ま、それはともかく、この「人生はノー・リターン-」。
彼女の出演作を久しぶりに見たけど、出演時70歳だったとは思えない若々しさに、まずビックリ。
でもって、女の色気もほのかに漂い、なんともチャーミング。
何て言うか、彼女の新たな魅力を再発見した、軽やかなタッチで母と息子の愛情を描いた、ユーモラスなロードムービーの佳作でありました。

エコ洗剤を開発し、その商品をなんとか売ろうと頑張ってる発明家のアンディ。
でも、なかなか思うように洗剤を扱ってくれる店は見つからない。
そんな彼の母、夫に先立たれ一人暮らしのジョイスは、何かと彼の世話を焼きたがり、
しょっちゅう電話をかけてくる。
ある日、母から結婚前につき合った別の男性のことを聞き、
アンディは、早速調べて、その男性に母を引き合わせようと考える。
何かと煩わしい母を厄介払いしたいって思惑もあって。
そして、セールスプロモーションのためのアメリカ大陸横断旅行に母を誘う。
息子と一緒に旅ができるとはしゃぐジョイスだったが、
旅の途中で何かと騒動が起きてしまい‥。

息子役は、「40歳の童貞男」「スモーキング・ハイ」などコメディ映画の出演が多いセス・ローゲン。
生真面目で世渡り下手、商品売り込みも説明が専門的すぎて、
相手にすげなく断られる発明家を、さらりと演じてる。
バーブラとセスの親子っぷりが、相性がよかったのか、ナイス・マッチングだ。
互いに、肩の力を抜いて、自然体で役柄を演じているみたいで、
親子ならではの愛情と絆みたいなもんが、映像にほんわかと滲み出てるんよね。

2人の道中で起こる騒動も、大げさなものじゃなく、小さな出来事の数々を通して、
母子お互いの気持ちが、以前に比べ、ほんの少し理解でき、
また、相手の気持ちを素直に受け止めていくことができるようになるってところが良いんよね。
おかげで、母の助言を受け入れて、商品PRのプレゼンテーションに臨んだら‥。

本作の脚本担当のダン・フォーゲルマンが、
自分の母とのニュージャージー州からラスベガスへの旅行した実話をベースに書いたそうで、
あまりウソ臭いエピソードなんか差し挟まないように心がけたのかもしれないな。
テキサスのステーキハウスの大食いエピソードは、ほんまかいなと思わないでもなかったけど。
バーブラの体つきであれはちょっとなぁ。ま、ギャル曽根って例もあるし、あながちウソとも言えないし。

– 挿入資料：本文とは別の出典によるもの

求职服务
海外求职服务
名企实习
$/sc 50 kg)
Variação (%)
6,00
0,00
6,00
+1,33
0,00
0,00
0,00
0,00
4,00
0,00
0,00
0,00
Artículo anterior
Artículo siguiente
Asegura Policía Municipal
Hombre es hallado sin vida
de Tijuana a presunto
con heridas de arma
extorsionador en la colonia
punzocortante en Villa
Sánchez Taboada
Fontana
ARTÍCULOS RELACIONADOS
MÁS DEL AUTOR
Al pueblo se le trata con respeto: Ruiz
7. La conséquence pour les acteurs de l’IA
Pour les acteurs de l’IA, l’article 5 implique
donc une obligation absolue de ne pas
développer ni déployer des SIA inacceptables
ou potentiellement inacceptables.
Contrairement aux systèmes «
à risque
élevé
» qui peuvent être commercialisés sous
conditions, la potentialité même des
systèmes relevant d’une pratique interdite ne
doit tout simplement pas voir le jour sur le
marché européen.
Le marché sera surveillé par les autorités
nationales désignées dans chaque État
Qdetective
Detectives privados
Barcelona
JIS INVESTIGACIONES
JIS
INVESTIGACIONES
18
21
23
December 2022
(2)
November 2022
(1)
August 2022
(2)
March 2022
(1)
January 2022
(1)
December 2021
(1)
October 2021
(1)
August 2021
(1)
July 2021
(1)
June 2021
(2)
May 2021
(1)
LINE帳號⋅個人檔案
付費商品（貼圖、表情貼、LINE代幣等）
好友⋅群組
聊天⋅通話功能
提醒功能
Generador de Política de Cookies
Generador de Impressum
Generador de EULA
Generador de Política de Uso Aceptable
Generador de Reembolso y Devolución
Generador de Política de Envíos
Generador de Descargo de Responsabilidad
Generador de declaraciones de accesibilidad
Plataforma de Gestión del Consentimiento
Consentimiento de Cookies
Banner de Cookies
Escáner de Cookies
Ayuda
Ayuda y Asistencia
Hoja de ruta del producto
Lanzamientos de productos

監督は、僕は未見だけど「幸せになるための27のドレス」のアン・フレッチャー。
女性監督らしい、主人公たちの微妙な表情のとらえ方がうまい。
ちょい、メリハリには欠ける気もするけど、こじんまりとした物語だし、
あまりドラマティックな展開を避けて、母と息子の愛情がさりげなく伝わるようにしたのかも知れない。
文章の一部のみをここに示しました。